## WHAT THE TASK ASKS
If a line in the records below contains the word "kontynuowanie", copy it out.

## DATASET ENTRIES

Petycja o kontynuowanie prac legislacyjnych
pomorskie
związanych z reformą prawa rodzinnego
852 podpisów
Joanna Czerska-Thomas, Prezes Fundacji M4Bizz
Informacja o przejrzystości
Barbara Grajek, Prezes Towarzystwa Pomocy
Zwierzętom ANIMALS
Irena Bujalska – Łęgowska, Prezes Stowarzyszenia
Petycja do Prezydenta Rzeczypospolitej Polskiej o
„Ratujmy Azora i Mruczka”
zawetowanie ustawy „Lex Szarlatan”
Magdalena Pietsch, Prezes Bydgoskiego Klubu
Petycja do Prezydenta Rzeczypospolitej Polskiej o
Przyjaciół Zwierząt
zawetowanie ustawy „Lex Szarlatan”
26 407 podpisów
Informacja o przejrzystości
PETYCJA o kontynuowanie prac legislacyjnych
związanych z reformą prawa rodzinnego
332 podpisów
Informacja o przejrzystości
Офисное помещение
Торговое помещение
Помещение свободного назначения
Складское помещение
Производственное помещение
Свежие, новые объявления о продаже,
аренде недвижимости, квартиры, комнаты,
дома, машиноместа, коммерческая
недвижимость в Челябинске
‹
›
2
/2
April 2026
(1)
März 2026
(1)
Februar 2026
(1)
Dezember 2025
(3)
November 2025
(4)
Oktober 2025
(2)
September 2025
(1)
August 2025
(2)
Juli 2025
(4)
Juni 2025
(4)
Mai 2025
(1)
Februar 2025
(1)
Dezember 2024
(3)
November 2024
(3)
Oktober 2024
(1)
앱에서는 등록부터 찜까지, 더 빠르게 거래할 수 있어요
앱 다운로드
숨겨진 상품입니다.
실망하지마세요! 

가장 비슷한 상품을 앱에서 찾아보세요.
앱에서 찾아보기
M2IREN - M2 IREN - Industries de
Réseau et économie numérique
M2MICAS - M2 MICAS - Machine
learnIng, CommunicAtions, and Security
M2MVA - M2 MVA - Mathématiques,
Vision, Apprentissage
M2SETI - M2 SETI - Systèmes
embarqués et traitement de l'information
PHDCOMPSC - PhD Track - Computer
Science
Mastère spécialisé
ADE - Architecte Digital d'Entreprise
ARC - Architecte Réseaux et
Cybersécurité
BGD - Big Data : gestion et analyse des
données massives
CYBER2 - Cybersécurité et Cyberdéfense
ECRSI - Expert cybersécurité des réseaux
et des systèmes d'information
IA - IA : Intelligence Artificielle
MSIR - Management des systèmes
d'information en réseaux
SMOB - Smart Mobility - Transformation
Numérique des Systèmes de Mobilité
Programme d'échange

## ANSWER TO THIS EXERCISE
Petycja o kontynuowanie prac legislacyjnych
PETYCJA o kontynuowanie prac legislacyjnych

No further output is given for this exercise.